This matter is before the Court on Defendant Gregory Toran's Motion for Stay of Sentence (d/e 241). Defendant asserts that, when balancing Defendant's health and the potential consequences of his incarceration at the facility designated by the Bureau of Prisons (BOP) with the factors of 18 U.S.C. § 3143(b)(1), the Court should stay the execution of Defendant's sentence pending his appeal. The Government objects, stating Defendant has not supported his claim with medical or other evidence and has not demonstrated that the appeal raises substantial questions of law or fact.

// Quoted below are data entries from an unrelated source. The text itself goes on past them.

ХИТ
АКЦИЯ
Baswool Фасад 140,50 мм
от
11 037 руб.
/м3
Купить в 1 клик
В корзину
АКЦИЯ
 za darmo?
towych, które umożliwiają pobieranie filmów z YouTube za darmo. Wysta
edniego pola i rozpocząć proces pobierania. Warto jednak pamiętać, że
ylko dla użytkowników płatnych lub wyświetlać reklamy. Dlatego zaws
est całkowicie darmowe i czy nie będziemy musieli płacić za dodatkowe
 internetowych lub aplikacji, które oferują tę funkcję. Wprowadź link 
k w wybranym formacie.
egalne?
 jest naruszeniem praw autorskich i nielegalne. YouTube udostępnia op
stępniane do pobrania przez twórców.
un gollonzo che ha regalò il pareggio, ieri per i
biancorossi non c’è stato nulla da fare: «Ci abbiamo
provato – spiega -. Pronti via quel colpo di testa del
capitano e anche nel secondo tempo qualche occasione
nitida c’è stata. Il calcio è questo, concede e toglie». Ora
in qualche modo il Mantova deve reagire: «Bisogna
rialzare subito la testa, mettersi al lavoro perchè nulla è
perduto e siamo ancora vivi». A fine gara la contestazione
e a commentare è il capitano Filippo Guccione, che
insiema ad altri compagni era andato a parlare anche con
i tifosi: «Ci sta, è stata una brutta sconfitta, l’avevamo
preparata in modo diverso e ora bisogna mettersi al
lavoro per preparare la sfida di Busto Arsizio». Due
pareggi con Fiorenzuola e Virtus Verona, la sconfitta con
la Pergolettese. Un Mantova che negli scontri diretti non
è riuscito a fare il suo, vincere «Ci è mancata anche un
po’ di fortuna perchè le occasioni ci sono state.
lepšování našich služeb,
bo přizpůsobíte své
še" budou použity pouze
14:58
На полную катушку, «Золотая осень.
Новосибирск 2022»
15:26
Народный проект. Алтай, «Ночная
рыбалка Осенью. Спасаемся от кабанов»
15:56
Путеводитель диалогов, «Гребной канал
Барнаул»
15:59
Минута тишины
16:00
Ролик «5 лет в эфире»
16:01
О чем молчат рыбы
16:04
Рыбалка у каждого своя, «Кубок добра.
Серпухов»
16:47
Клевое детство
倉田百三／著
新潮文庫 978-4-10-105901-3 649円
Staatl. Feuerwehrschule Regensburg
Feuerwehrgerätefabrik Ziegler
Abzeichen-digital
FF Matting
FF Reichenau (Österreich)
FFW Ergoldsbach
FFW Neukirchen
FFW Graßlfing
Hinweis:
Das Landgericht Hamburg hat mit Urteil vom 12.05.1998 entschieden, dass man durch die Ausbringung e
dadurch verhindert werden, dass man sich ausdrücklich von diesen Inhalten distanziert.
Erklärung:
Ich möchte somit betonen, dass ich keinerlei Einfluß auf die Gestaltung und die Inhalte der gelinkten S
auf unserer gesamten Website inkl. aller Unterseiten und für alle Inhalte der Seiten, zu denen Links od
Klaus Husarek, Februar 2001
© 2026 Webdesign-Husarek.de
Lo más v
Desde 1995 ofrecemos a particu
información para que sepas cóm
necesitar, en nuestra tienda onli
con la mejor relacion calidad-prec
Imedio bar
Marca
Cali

On February 27, 2017, the Court held a hearing on Defendant's Motion. For the reasons that follow, the Motion is DENIED.

I. BACKGROUND

In July 2016, following a bench trial, this Court found Defendant guilty of conspiracy to defraud the United States in violation of 18 U.S.C. § 371 (Count 1) and seven counts of mail fraud in violation of 18 U.S.C. § 1341. In January 2017, the Court sentenced Defendant to 60 months' imprisonment on each of Counts 1 through 8, to run concurrently; three years of supervised release on each of Counts 1 through 8, to run concurrently; an $800 special assessment; forfeiture of property; and restitution of $4.7 million.

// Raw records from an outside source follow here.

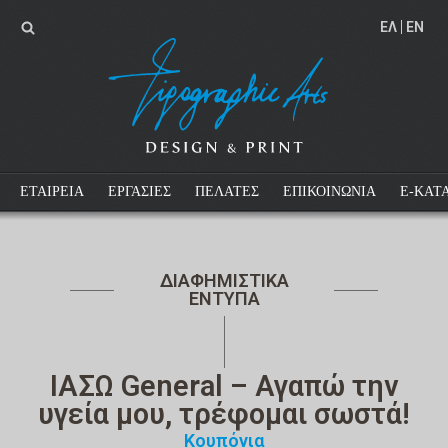
EΛ
EN
ΕΤΑΙΡΕΙΑ
ΕΡΓΑΣΙΕΣ
ΠΕΛΑΤΕΣ
ΕΠΙΚΟΙΝΩΝΙΑ
E-ΚΑΤ
ΔΙΑΦΗΜΙΣΤΙΚΑ
ΕΝΤΥΠΑ
ΙΑΣΩ General – Αγαπώ την
υγεία μου, τρέφομαι σωστά!
Κουπόνια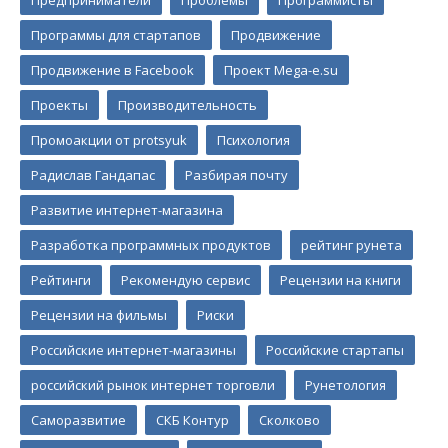
Программы для стартапов
Продвижение
Продвижение в Facebook
Проект Mega-e.su
Проекты
Производительность
Промоакции от protsyuk
Психология
Радислав Гандапас
Разбирая почту
Развитие интернет-магазина
Разработка программных продуктов
рейтинг рунета
Рейтинги
Рекомендую сервис
Рецензии на книги
Рецензии на фильмы
Риски
Российские интернет-магазины
Российские стартапы
российский рынок интернет торговли
Рунетология
Саморазвитие
СКБ Контур
Сколково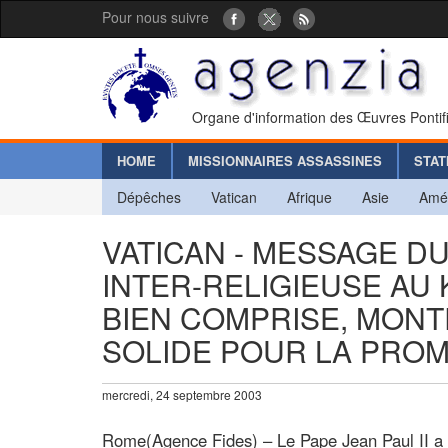
Pour nous suivre
Organe d'information des Œuvres Pontif
HOME
MISSIONNAIRES ASSASSINES
STAT
Dépêches
Vatican
Afrique
Asie
Amé
VATICAN - MESSAGE D
INTER-RELIGIEUSE AU 
BIEN COMPRISE, MONT
SOLIDE POUR LA PROMO
mercredi, 24 septembre 2003
Rome(Agence Fides) – Le Pape Jean Paul II a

In addition, the Court recommended to BOP that Defendant serve his sentence in the BOP medical facility located in Lexington, Kentucky; Springfield, Missouri; or Rochester, Minnesota. The Court allowed Defendant to self-report as directed by BOP. On January 26, 2017, Defendant filed a notice of appeal.

On February 13, 2017, Defendant filed his Motion for Stay of Sentence pursuant to 18 U.S.C. § 3143 and Federal Rule of Civil Procedure 38. Defendant indicates that, on or about February 2, 2017, the BOP directed Defendant to report to the minimum security federal satellite camp in Thomson, Illinois at 2:00 p.m. on February 28, 2017. The Court directed the Government to file an expedited response to the Motion and set the matter for a hearing on February 27, 2017.

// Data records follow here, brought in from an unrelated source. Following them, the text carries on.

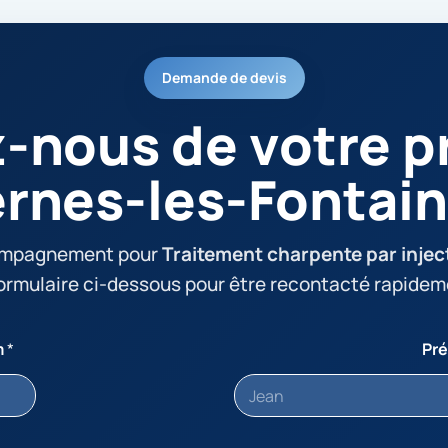
Demande de devis
z-nous de votre pr
rnes-les-Fontai
ompagnement pour
Traitement charpente par injec
formulaire ci-dessous pour être recontacté rapidem
m
*
Pr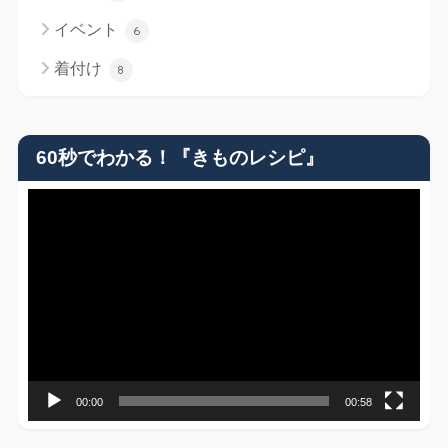
イベント
6
着付け
8
60秒でわかる！『きものレシピ』
動
画
プ
レ
ー
ヤ
ー
00:00
00:58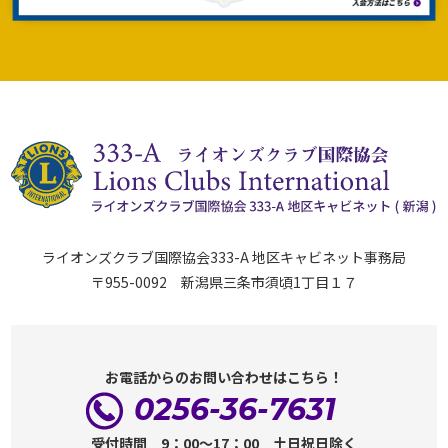
ライオンズクラブ国際協会333-A 地区キャビネット事務局
〒955-0092 新潟県三条市須頃1丁目１７
お電話からのお問い合わせはこちら！
0256-36-7631
受付時間 9：00～17：00 土日祝日除く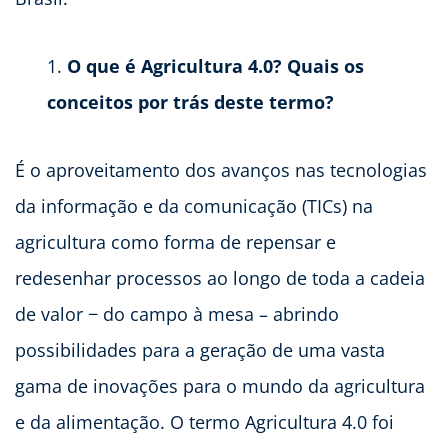
O que é Agricultura 4.0? Quais os
conceitos por trás deste termo?
É o aproveitamento dos avanços nas tecnologias
da informação e da comunicação (TICs) na
agricultura como forma de repensar e
redesenhar processos ao longo de toda a cadeia
de valor − do campo à mesa – abrindo
possibilidades para a geração de uma vasta
gama de inovações para o mundo da agricultura
e da alimentação. O termo Agricultura 4.0 foi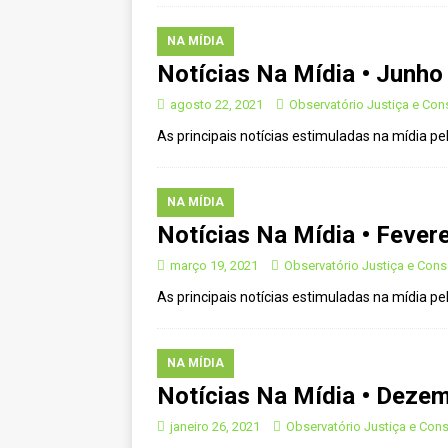
[ novembro 11, 2024 ]
Nota de 
NA MÍDIA
[ agosto 9, 2024 ]
O assustador
Notícias Na Mídia • Junho
[ agosto 23, 2023 ]
Governo do 
agosto 22, 2021
Observatório Justiça e Co
OJC INVESTIGA
As principais notícias estimuladas na mídia 
[ outubro 3, 2022 ]
Yanomami – 
[ maio 16, 2022 ]
Ameaças do pi
NA MÍDIA
Paraná e Santa Catarina
MEI
Notícias Na Mídia • Fevere
[ abril 11, 2022 ]
Papagaio-verda
março 19, 2021
Observatório Justiça e Con
CIDADANIA
As principais notícias estimuladas na mídia 
NA MÍDIA
Notícias Na Mídia • Dezem
janeiro 26, 2021
Observatório Justiça e Con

In the motion, Defendant notes that he suffers from numerous health conditions, including high blood pressure, type 2 diabetes, ulcerative colitis, high cholesterol, hepatitis C, sciatica, degenerative disc disease, osteoarthritis, and sensorineural hearing loss. Defendant expresses concern that BOP is unwilling to assign Defendant to a proper facility to address his medical needs, arguing that his sentence of 60 months "is tantamount to a death sentence." Mem. at 2 (d/e 242). Defendant asserts that he does not pose a threat to another person or the community, his appeal is not being pursued for the purpose of delay, and his appeal "will likely raise a substantial question of law or fact likely to result in reversal or an order for a new trial[.]" Mem. at 3.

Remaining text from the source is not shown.